The city of Oakland's Planning and Building Department has proposed a plan that would encourage up to an additional 20M SF of commercial space and 29,100 homes by 2040.

Oakland City Council received the department's official draft of the Downtown Oakland Specific Plan Wednesday, jump-starting a 45-day public comment hearing on the document before its potential adoption next year.

The city's Planning and Building Department began its draft process in 2015, on the verge of Oakland's ongoing surge in housing development. Oakland currently has 9,304 units under construction and almost 7,000 coming online just this year, both topping counts for any other Bay Area city, Darin Ranelletti, policy director of housing security in the mayor's office, told Bisnow last month

Now, plans for the next two decades call for a doubling of office space and nearly 30,000 additional units in Oakland's downtown. As of 2016, the area had 19M SF of commercial space, and between 2015 and 2017 developers produced 7,176 new homes across Oakland, according to city data. 

Downtown Oakland Plan 2
A map of potential Oakland development

SPUR Oakland Director Robert Ogilvie said he considers both housing and commercial development to be comparably crucial to Oakland's growth and thought early drafts of the Downtown Oakland Specific Plan didn't specify enough commercial space.

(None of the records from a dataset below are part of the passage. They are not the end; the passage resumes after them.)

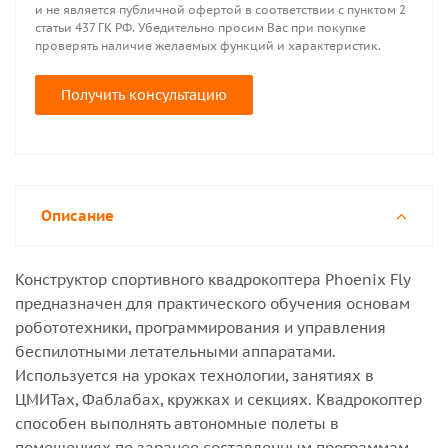
и не является публичной офертой в соответствии с пунктом 2
статьи 437 ГК РФ. Убедительно просим Вас при покупке
проверять наличие желаемых функций и характеристик.
Получить консультацию
Описание
Конструктор спортивного квадрокоптера Phoenix Fly
предназначен для практического обучения основам
робототехники, программирования и управления
беспилотными летательными аппаратами.
Используется на уроках технологии, занятиях в
ЦМИТах, Фаблабах, кружках и секциях. Квадрокоптер
способен выполнять автономные полеты в
помещениях по заранее составленным программам,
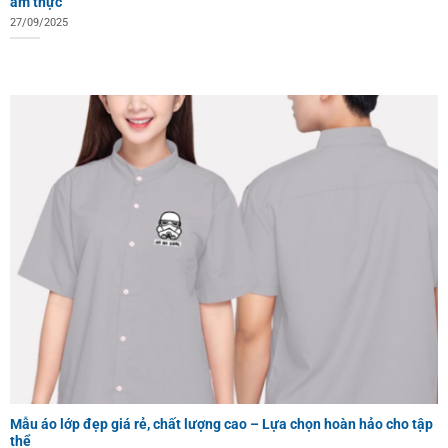
ẩm thực
27/09/2025
Mẫu áo lớp đẹp giá rẻ, chất lượng cao – Lựa chọn hoàn hảo cho tập
thể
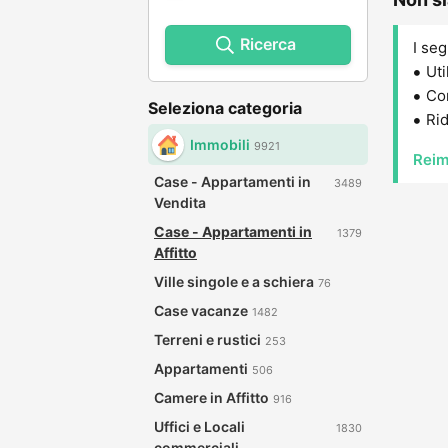
Ricerca
I seg
Uti
Con
Seleziona categoria
Rid
Immobili
9921
Reim
Case - Appartamenti in
3489
Vendita
Case - Appartamenti in
1379
Affitto
Ville singole e a schiera
76
Case vacanze
1482
Terreni e rustici
253
Appartamenti
506
Camere in Affitto
916
Uffici e Locali
1830
commerciali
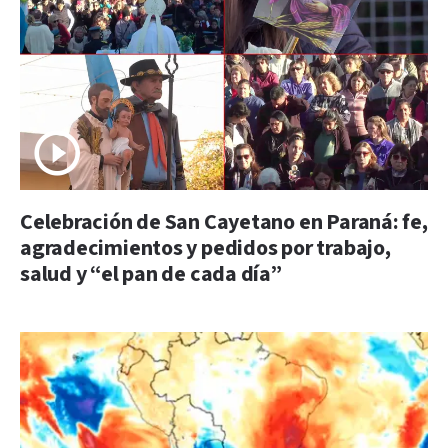
Celebración de San Cayetano en Paraná: fe,
agradecimientos y pedidos por trabajo,
salud y “el pan de cada día”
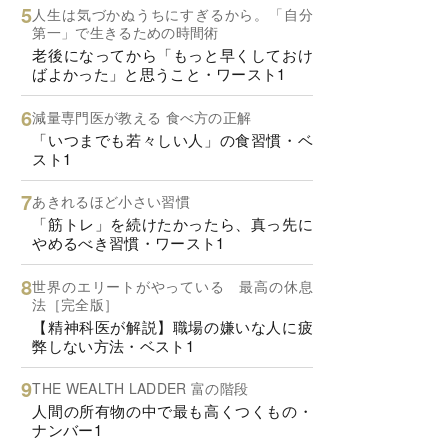
人生は気づかぬうちにすぎるから。「自分
第一」で生きるための時間術
老後になってから「もっと早くしておけ
ばよかった」と思うこと・ワースト1
減量専門医が教える 食べ方の正解
「いつまでも若々しい人」の食習慣・ベ
スト1
あきれるほど小さい習慣
「筋トレ」を続けたかったら、真っ先に
やめるべき習慣・ワースト1
世界のエリートがやっている 最高の休息
法［完全版］
【精神科医が解説】職場の嫌いな人に疲
弊しない方法・ベスト1
THE WEALTH LADDER 富の階段
人間の所有物の中で最も高くつくもの・
ナンバー1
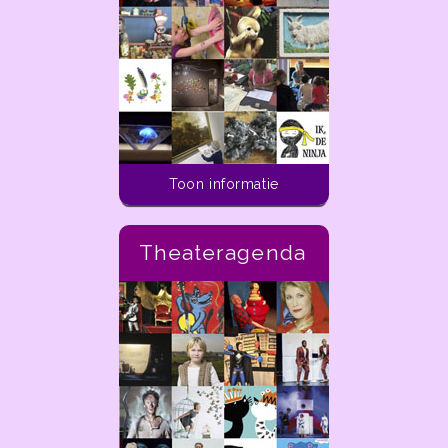
Toon informatie
Theateragenda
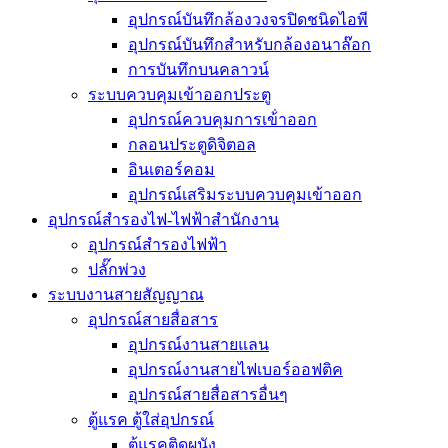
อุปกรณ์บันทึกล้องวงจรปิดชนิดไอพี
อุปกรณ์บันทึกสำหรับกล้องอนาล๊อก
การบันทึกบนคลาวน์
ระบบควบคุมเข้าออกประตู
อุปกรณ์ควบคุมการเข้่าออก
กลอนประตูดิจิตอล
อินเตอร์คอม
อุปกรณ์เสริมระบบควบคุมเข้าออก
อุปกรณ์สำรองไฟ-ไฟฟ้าสำนักงาน
อุปกรณ์สำรองไฟฟ้า
ปลั๊กพ่วง
ระบบงานสายสัญญาณ
อุปกรณ์สายสื่อสาร
อุปกรณ์งานสายแลน
อุปกรณ์งานสายไฟเบอร์ออฟติค
อุปกรณ์สายสื่อสารอื่นๆ
ตู้แรค ตู้ใส่อุปกรณ์
ตู้แรคติดผนัง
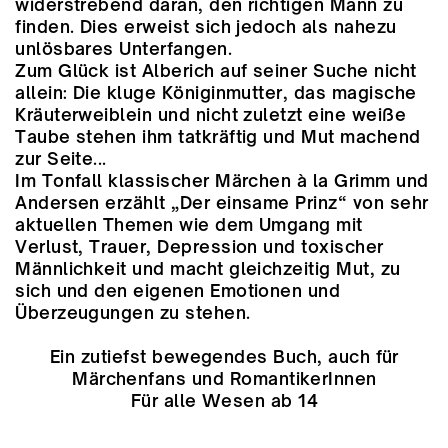
widerstrebend daran, den richtigen Mann zu
finden. Dies erweist sich jedoch als nahezu
unlösbares Unterfangen.
Zum Glück ist Alberich auf seiner Suche nicht
allein: Die kluge Königinmutter, das magische
Kräuterweiblein und nicht zuletzt eine weiße
Taube stehen ihm tatkräftig und Mut machend
zur Seite...
Im Tonfall klassischer Märchen à la Grimm und
Andersen erzählt „Der einsame Prinz“ von sehr
aktuellen Themen wie dem Umgang mit
Verlust, Trauer, Depression und toxischer
Männlichkeit und macht gleichzeitig Mut, zu
sich und den eigenen Emotionen und
Überzeugungen zu stehen.
Ein zutiefst bewegendes Buch, auch für
Märchenfans und RomantikerInnen
Für alle Wesen ab 14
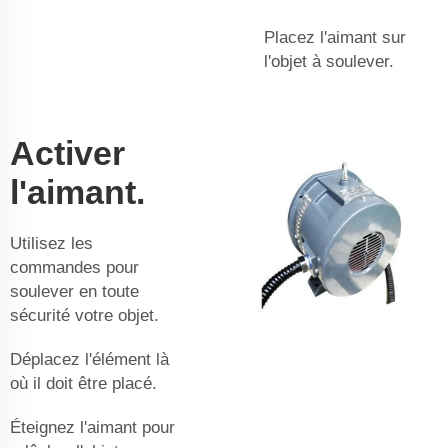
Placez l'aimant sur
l'objet à soulever.
Activer
l'aimant.
Utilisez les
commandes pour
soulever en toute
sécurité votre objet.
Déplacez l'élément là
où il doit être placé.
Éteignez l'aimant pour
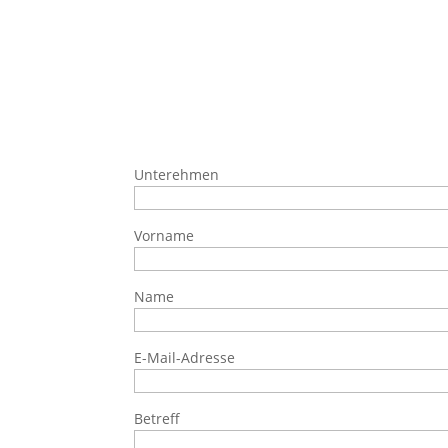
Unterehmen
Vorname
Name
E-Mail-Adresse
Betreff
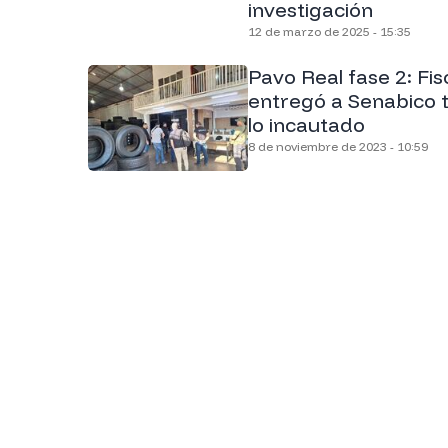
investigación
12 de marzo de 2025 - 15:35
Pavo Real fase 2: Fis
entregó a Senabico 
lo incautado
8 de noviembre de 2023 - 10:59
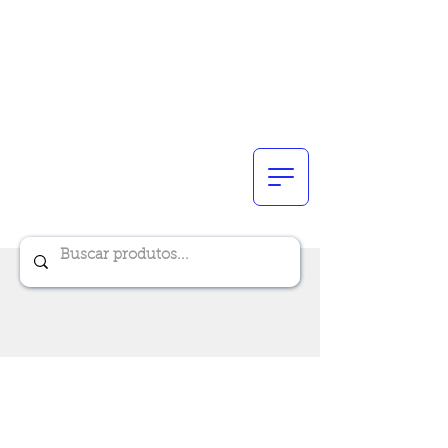
Renik Brindes
15 anos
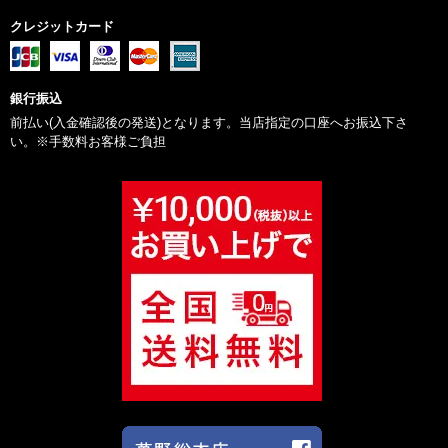
クレジットカード
銀行振込
前払い(入金確認後の発送)となります。当店指定の口座へお振込下さ
い。※手数料お客様ご負担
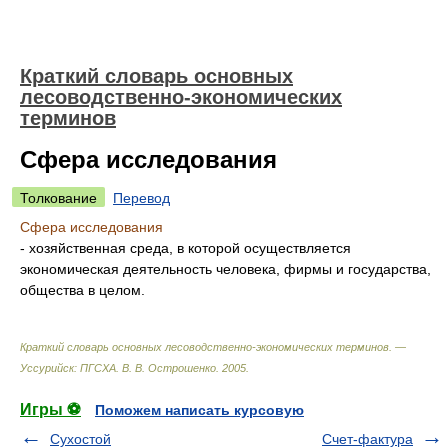
Краткий словарь основных
лесоводственно-экономических
терминов
Сфера исследования
Толкование
Перевод
Сфера исследования
- хозяйственная среда, в которой осуществляется
экономическая деятельность человека, фирмы и государства,
общества в целом.
Краткий словарь основных лесоводственно-экономических терминов. —
Уссурийск: ПГСХА
.
В. В. Острошенко
.
2005
.
Игры ⚽
Поможем написать курсовую
Сухостой
Счет-фактура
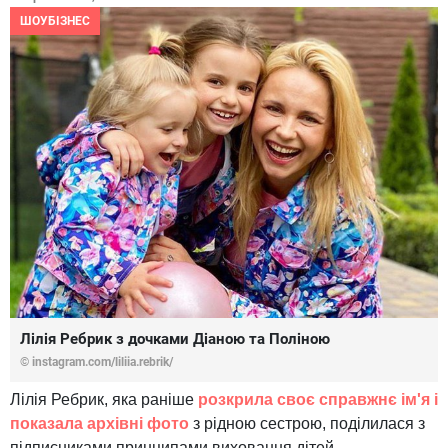
ШОУБІЗНЕС
Лілія Ребрик з дочками Діаною та Поліною
© instagram.com/liliia.rebrik/
Лілія Ребрик, яка раніше
розкрила своє справжнє ім'я і
показала архівні фото
з рідною сестрою, поділилася з
підписниками принципами виховання дітей.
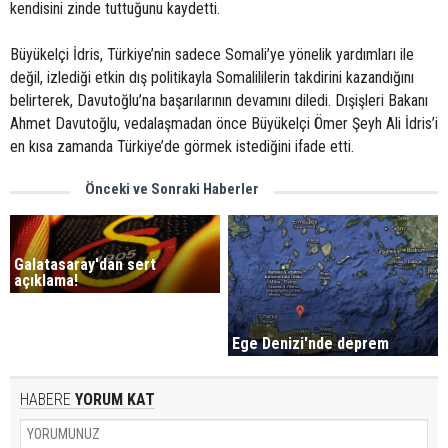
kendisini zinde tuttuğunu kaydetti.
Büyükelçi İdris, Türkiye’nin sadece Somali’ye yönelik yardımları ile
değil, izlediği etkin dış politikayla Somalililerin takdirini kazandığını
belirterek, Davutoğlu’na başarılarının devamını diledi. Dışişleri Bakanı
Ahmet Davutoğlu, vedalaşmadan önce Büyükelçi Ömer Şeyh Ali İdris’i
en kısa zamanda Türkiye’de görmek istediğini ifade etti.
Önceki ve Sonraki Haberler
Galatasaray'dan sert
açıklama!
Ege Denizi'nde deprem
HABERE
YORUM KAT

"We don't want to see Oakland cemented as a commuter suburb of San Francisco," Ogilvie told Bisnow. "

"A developer three years ago would have said to you the rents for Class-A office in Oakland aren't there yet and the comps aren't there," he said. "That is not the case anymore."

In its final draft, the city's Planning and Building Department has designated multiple "office priority sites" and recognizes "a regional imbalance of jobs and housing leading to transit overload and inadequate opportunity for residents." 

Such sites, two of which are in City Center and the Lake Merritt Office District, would update zoning in relevant areas to require a certain percentage of space to be dedicated to commercial office space.

"If they build out office space in the right way, downtown Oakland can be on par with Portland or Denver in terms of number of jobs," Ogilvie said.